Bug#975915: python3-debian: Deb822 objects cannot be serialized with pickle module

Ansgar ansgar at debian.org
Thu Nov 26 16:00:48 GMT 2020


Package: python3-debian
Version: 0.1.38
Severity: normal
Tags: patch

Deb822 modules cannot properly be serialized by the pickle module.

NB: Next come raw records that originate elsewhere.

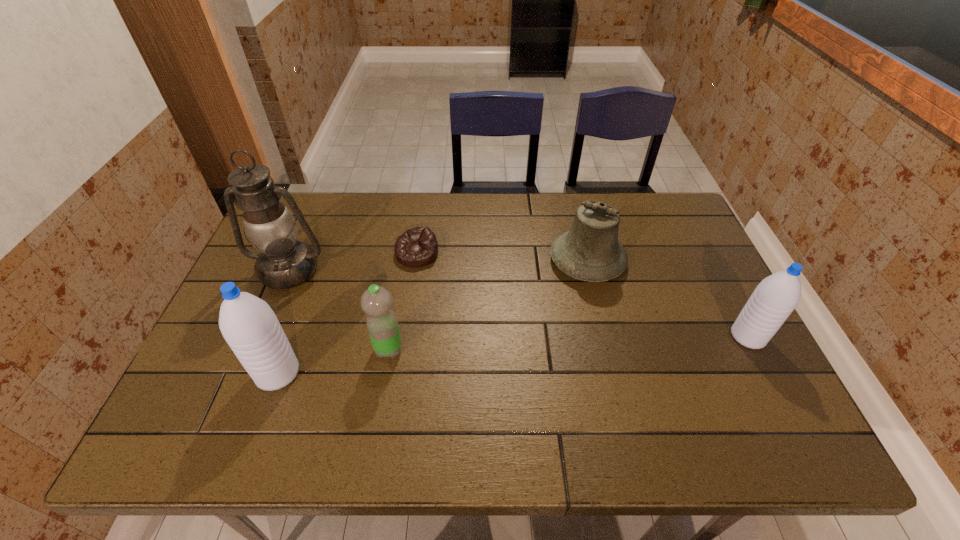 To make them evenly spaced by inserting another water_bottle among them, please locate a vacant spot for this new water_bottle. Please provide its 2D coordinates. Your answer should be formatted as a tuple, i.e. [(x, y)], where the tuple contains the x and y coordinates of a point satisfying the conditions above.

[(521, 354)] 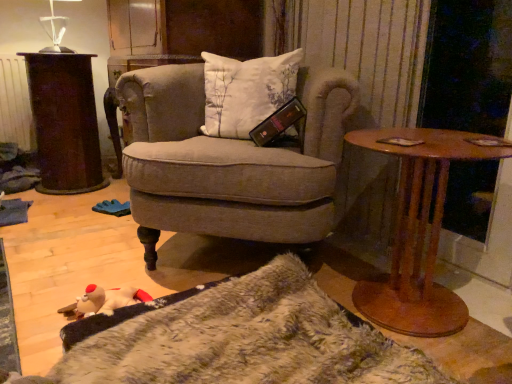 Question: Can you confirm if brown wooden table at right is taller than rusty metal trash can at left?

Choices:
 (A) no
 (B) yes

Answer: (A)

Question: Is brown wooden table at right shorter than rusty metal trash can at left?

Choices:
 (A) no
 (B) yes

Answer: (B)

Question: Can you confirm if brown wooden table at right is wider than rusty metal trash can at left?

It turns out the dict uses _CaseInsensitiveString which stores a
pre-computed hash value of a `str`. However Python randomizes hashes,
i.e., one will get a different hash for a _CaseInsensitiveString
restored by the pickle module and a newly created
_CaseInsensitiveString. As a workaround one can set the environment
variable `PYTHONHASHSEED=0`.

A short demo program is attached: call deb822pickler.py first, then
deb822unpickler.py.

I attached patches to just drop the precomputed hash. This makes
repeatedly calling `hash()` on the same string a bit slower, but on
the other hand calling `hash()` only once is a bit faster. I don't
think one usually needs to call `hash()` on the same string
repeatedly.

Also attached is a patch using `__slots__` to declare the member
variable. This makes creating a _CaseInsensitveString and calling hash
a bit faster.

I've attached a short benchmark script to compare the
implementations. On my system I get:

Using __slots__:

  Calling hash() repeatedly:
  Old implementation:  0.14679651000187732
  New implementation:  0.16284992700093426
  Creating string and calling hash once:
  Old implementation:  0.6289306499966187
  New implementation:  0.5861582299985457

Not using __slots__:

  Calling hash() repeatedly:
  Old implementation:  0.15407300100196153
  New implementation:  0.1629600290034432
  Creating string and calling hash once:
  Old implementation:  0.6767919499980053
  New implementation:  0.614397427008953

Ansgar
-------------- next part --------------
#! /usr/bin/python3

import pickle
from debian.deb822 import Deb822

d = Deb822("Field: value")

with open("db.pickle", "wb") as fh:
    pickle.dump(d, fh)
-------------- next part --------------
#! /usr/bin/python3

import pickle
from debian.deb822 import Deb822

with open("db.pickle", "rb") as fh:
    d = pickle.load(fh)

print(d)
-------------- next part --------------
#! /usr/bin/python3

import timeit

class _OldCaseInsensitiveString(str):
    #str_lower = ''
    #str_lower_hash = 0
    __slots__ = 'str_lower', 'str_lower_hash'

    def __new__(cls, str_): # type: ignore
        s = str.__new__(cls, str_)    # type: ignore
        s.str_lower = str_.lower()
        s.str_lower_hash = hash(s.str_lower)
        return s

    def __hash__(self):
        # type: () -> int
        return self.str_lower_hash


class _CaseInsensitiveString(str):
    #str_lower = ''
    __slots__ = 'str_lower'

    def __new__(cls, str_): # type: ignore
        s = str.__new__(cls, str_)    # type: ignore
        s.str_lower = str_.lower()
        return s

    def __hash__(self):
        # type: () -> int
        return hash(self.str_lower)

s_old = _OldCaseInsensitiveString("Field")
t_old = timeit.timeit('hash(s_old)', globals=globals())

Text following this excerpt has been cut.